▶ WHAT YOU WILL DO: Report, as a number alone, how many lines below contain the string "JSON".

################

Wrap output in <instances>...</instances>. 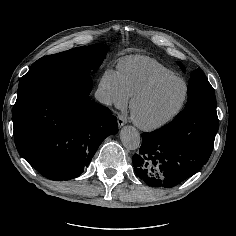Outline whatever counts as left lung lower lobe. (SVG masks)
Instances as JSON below:
<instances>
[{
    "label": "left lung lower lobe",
    "instance_id": "1",
    "mask_svg": "<svg viewBox=\"0 0 236 236\" xmlns=\"http://www.w3.org/2000/svg\"><path fill=\"white\" fill-rule=\"evenodd\" d=\"M218 126L216 107L192 105L162 129L144 132L132 159L137 176L165 188L191 177L207 163Z\"/></svg>",
    "mask_w": 236,
    "mask_h": 236
}]
</instances>
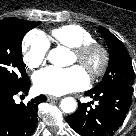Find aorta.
<instances>
[{
	"mask_svg": "<svg viewBox=\"0 0 136 136\" xmlns=\"http://www.w3.org/2000/svg\"><path fill=\"white\" fill-rule=\"evenodd\" d=\"M67 51L63 48H55L50 50L48 54V60L54 65L57 66H66L69 63L66 60ZM60 107L65 113H72L76 110L77 103L74 98L66 97L62 99Z\"/></svg>",
	"mask_w": 136,
	"mask_h": 136,
	"instance_id": "1",
	"label": "aorta"
}]
</instances>
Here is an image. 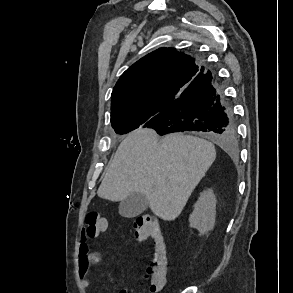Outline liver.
Returning a JSON list of instances; mask_svg holds the SVG:
<instances>
[{
	"mask_svg": "<svg viewBox=\"0 0 293 293\" xmlns=\"http://www.w3.org/2000/svg\"><path fill=\"white\" fill-rule=\"evenodd\" d=\"M215 158L214 145L202 138L172 133L160 139L155 130L138 128L120 143L97 194L117 202L141 193L155 215L171 221Z\"/></svg>",
	"mask_w": 293,
	"mask_h": 293,
	"instance_id": "6515ba94",
	"label": "liver"
}]
</instances>
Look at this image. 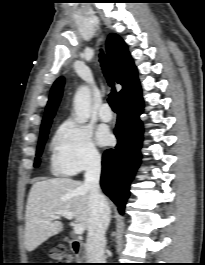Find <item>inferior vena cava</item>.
<instances>
[{"label":"inferior vena cava","instance_id":"602c4592","mask_svg":"<svg viewBox=\"0 0 205 265\" xmlns=\"http://www.w3.org/2000/svg\"><path fill=\"white\" fill-rule=\"evenodd\" d=\"M101 157L92 153L86 165L84 185L89 189L91 210L87 235V257L89 263H104L105 232L110 223V208L100 192Z\"/></svg>","mask_w":205,"mask_h":265}]
</instances>
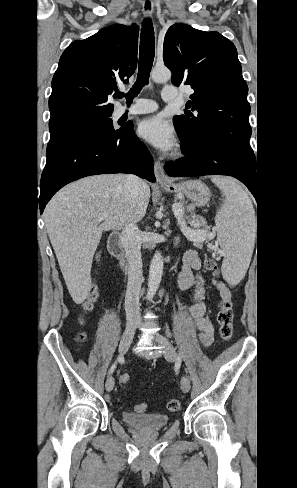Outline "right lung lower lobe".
I'll return each mask as SVG.
<instances>
[{
	"label": "right lung lower lobe",
	"mask_w": 297,
	"mask_h": 488,
	"mask_svg": "<svg viewBox=\"0 0 297 488\" xmlns=\"http://www.w3.org/2000/svg\"><path fill=\"white\" fill-rule=\"evenodd\" d=\"M152 161L150 152L135 135L133 127L69 142L47 157L40 181V214L60 188L82 177L132 173L155 182Z\"/></svg>",
	"instance_id": "right-lung-lower-lobe-1"
}]
</instances>
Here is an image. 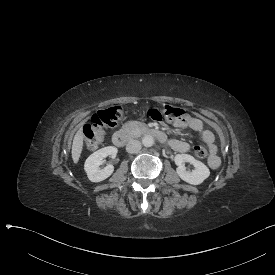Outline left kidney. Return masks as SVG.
<instances>
[{
  "mask_svg": "<svg viewBox=\"0 0 275 275\" xmlns=\"http://www.w3.org/2000/svg\"><path fill=\"white\" fill-rule=\"evenodd\" d=\"M175 164L178 166L176 171L179 177L187 183L198 185L209 177L210 171L208 167L201 161L196 160L193 156L188 154H177L174 158ZM185 162L192 164L195 169L187 171Z\"/></svg>",
  "mask_w": 275,
  "mask_h": 275,
  "instance_id": "5707ae66",
  "label": "left kidney"
}]
</instances>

################

▶ SOLVED PROBLEM: 2